But it can become one of the layers that decides whether the visible layer scales.

This is the pattern I think repeats across AI infrastructure.

The market first finds the named product.

Then the constraint moves into the process layer underneath it.

CPO is another example: not optics alone, but a manufacturing window

CPO is often framed as optics moving closer to the switch ASIC because copper is running out of room.

That framing is directionally right.

But it is incomplete.

The harder question is whether the manufacturing window survives.

SiN waveguide loss is not just an optical-design problem.
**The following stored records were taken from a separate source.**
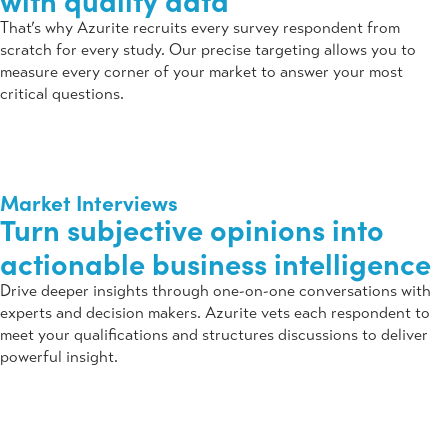
with quality data
That’s why Azurite recruits every survey respondent from
scratch for every study. Our precise targeting allows you to
measure every corner of your market to answer your most
critical questions.
Market Interviews
Turn subjective opinions into
actionable business intelligence
Drive deeper insights through one-on-one conversations with
experts and decision makers. Azurite vets each respondent to
meet your qualifications and structures discussions to deliver
powerful insight.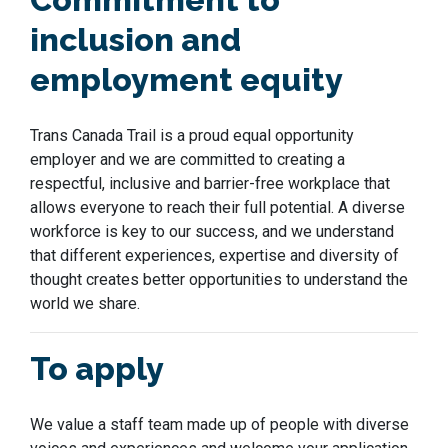
inclusion and
employment equity
Trans Canada Trail is a proud equal opportunit
y
employer
and we are committed to creating a
respectful, inclusive and barrier-free workplace that
allows everyone to reach their full potential. A diverse
workforce is key to our success
,
and we understand
that different experiences,
expertise
and diversity of
thought
creates
better opportunities to understand the
world we share.
To apply
We value a staff team made up of people with diverse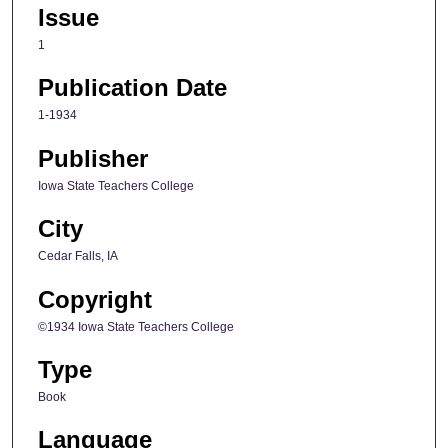
Issue
1
Publication Date
1-1934
Publisher
Iowa State Teachers College
City
Cedar Falls, IA
Copyright
©1934 Iowa State Teachers College
Type
Book
Language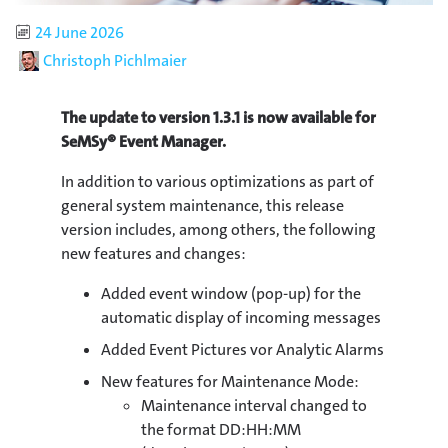
Published
24 June 2026
Author
Christoph Pichlmaier
The update to version 1.3.1 is now available for
SeMSy® Event Manager.
In addition to various optimizations as part of
general system maintenance, this release
version includes, among others, the following
new features and changes:
Added event window (pop-up) for the
automatic display of incoming messages
Added Event Pictures vor Analytic Alarms
New features for Maintenance Mode:
Maintenance interval changed to
the format DD:HH:MM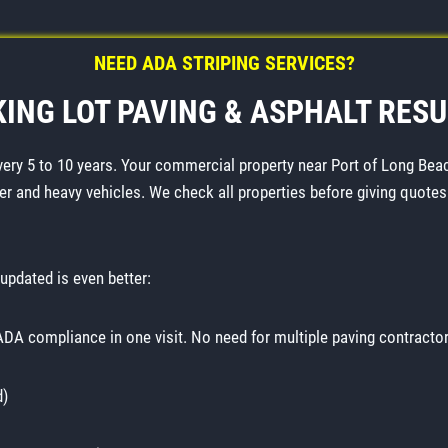
NEED ADA STRIPING SERVICES?
ING LOT PAVING & ASPHALT RES
very 5 to 10 years. Your commercial property near Port of Long Beac
er and heavy vehicles. We check all properties before giving quotes
updated is even better:
 ADA compliance in one visit. No need for multiple paving contractor
d)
It depends on deposition, film quality, sidewall roughness, top-surface roughness, CMP, annealing, and wafer-scale variation.

Cu-Cu hybrid bonding is not just a packaging slogan.

It depends on BEOL copper, Cu recess control, surface oxidation, void suppression, bonding yield, and interface reliability.

Ge photodetector dark current is not just a detector-spec problem.

It depends on epitaxy, implant damage, threading dislocations, anneal history, and BEOL thermal budget.

Each module may look mature by itself.

The difficulty appears when all of them have to coexist inside one manufacturable package.

That is why I think CPO should not be analysed only as:

Who has optical exposure?

The better question is:

Who controls the process window that the optical story depends on?

This is the difference between product exposure and process-control exposure.

Product exposure tells you who is near the narrative.

Process-control exposure tells you who may control the yield.

3. Infrastructure exposure: the slow clock

The third category is infrastructure exposure.

This is the slowest and often the most misunderstood.

AI data centres do not scale only by ordering more chips.

They require power, land, grid connection, substations, transformers, cooling systems, construction labour, water or liquid-cooling infrastructure, permits, and operational reliability.

Some of these constraints move on a semiconductor clock.

Many do not.

A chip roadmap may move in quarters.

A packaging capacity expansion may move in years.

A grid interconnection, substation buildout, transformer procurement cycle, or site-level power upgrade may move on an even slower clock.

This matters because AI infrastructure is increasingly a power-delivery and heat-removal problem.

The bottleneck does not always remain inside the chip.

It can migrate outward.

From GPU allocation to advanced packaging.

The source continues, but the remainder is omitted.